## EXERCISE BRIEF
If a line below contains the string "Qualifying", return that line.

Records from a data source
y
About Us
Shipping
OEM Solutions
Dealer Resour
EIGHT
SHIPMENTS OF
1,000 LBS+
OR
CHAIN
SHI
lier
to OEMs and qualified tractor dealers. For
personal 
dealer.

...

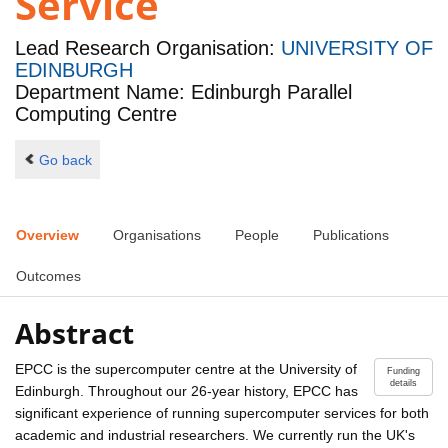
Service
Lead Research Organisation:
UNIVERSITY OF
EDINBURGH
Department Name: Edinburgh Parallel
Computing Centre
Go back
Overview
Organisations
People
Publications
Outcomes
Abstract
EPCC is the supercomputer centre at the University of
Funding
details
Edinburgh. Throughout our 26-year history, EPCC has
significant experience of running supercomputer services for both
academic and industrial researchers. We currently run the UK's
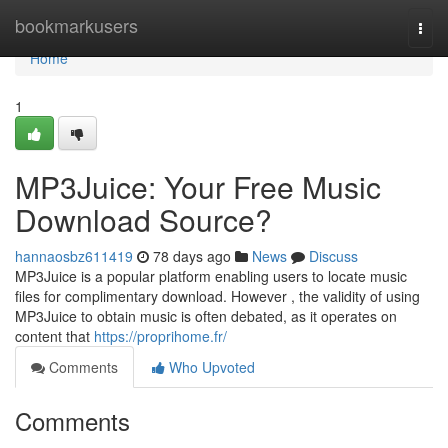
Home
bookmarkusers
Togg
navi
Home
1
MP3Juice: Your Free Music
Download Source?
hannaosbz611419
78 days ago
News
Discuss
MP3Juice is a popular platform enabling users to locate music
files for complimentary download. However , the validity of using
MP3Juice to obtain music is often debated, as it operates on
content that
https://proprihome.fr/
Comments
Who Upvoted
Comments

---

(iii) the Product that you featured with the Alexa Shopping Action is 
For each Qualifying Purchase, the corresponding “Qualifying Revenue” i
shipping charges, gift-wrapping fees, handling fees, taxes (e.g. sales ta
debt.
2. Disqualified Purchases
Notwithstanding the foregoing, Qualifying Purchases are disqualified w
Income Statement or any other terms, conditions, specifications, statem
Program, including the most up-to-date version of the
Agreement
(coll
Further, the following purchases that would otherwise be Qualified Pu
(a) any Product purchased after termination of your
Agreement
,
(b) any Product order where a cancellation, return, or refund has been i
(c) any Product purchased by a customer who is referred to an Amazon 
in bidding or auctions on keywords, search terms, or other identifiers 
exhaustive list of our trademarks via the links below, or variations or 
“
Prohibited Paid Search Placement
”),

## SOLUTION FOR THIS TASK
For each Qualifying Purchase, the corresponding “Qualifying Revenue” i
Notwithstanding the foregoing, Qualifying Purchases are disqualified w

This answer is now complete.